# [Provided data]

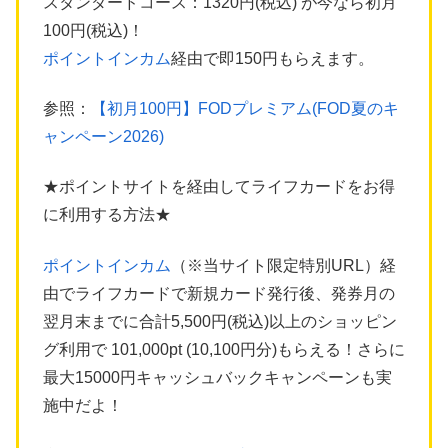
スタンダードコース：1320円(税込) が今なら初月
100円(税込)！
ポイントインカム
経由で即150円もらえます。
参照：
【初月100円】FODプレミアム(FOD夏のキ
ャンペーン2026)
★ポイントサイトを経由してライフカードをお得
に利用する方法★
ポイントインカム
（※当サイト限定特別URL）経
由でライフカードで新規カード発行後、発券月の
翌月末までに合計5,500円(税込)以上のショッピン
グ利用で 101,000pt (10,100円分)もらえる！さらに
最大15000円キャッシュバックキャンペーンも実
施中だよ！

# [What you should do]
Each record must be repeated exactly, and no picture may be carried over.

# [Problem solution]
スタンダードコース：1320円(税込) が今なら初月
100円(税込)！
ポイントインカム
経由で即150円もらえます。
参照：
【初月100円】FODプレミアム(FOD夏のキ
ャンペーン2026)
★ポイントサイトを経由してライフカードをお得
に利用する方法★
ポイントインカム
（※当サイト限定特別URL）経
由でライフカードで新規カード発行後、発券月の
翌月末までに合計5,500円(税込)以上のショッピン
グ利用で 101,000pt (10,100円分)もらえる！さらに
最大15000円キャッシュバックキャンペーンも実
施中だよ！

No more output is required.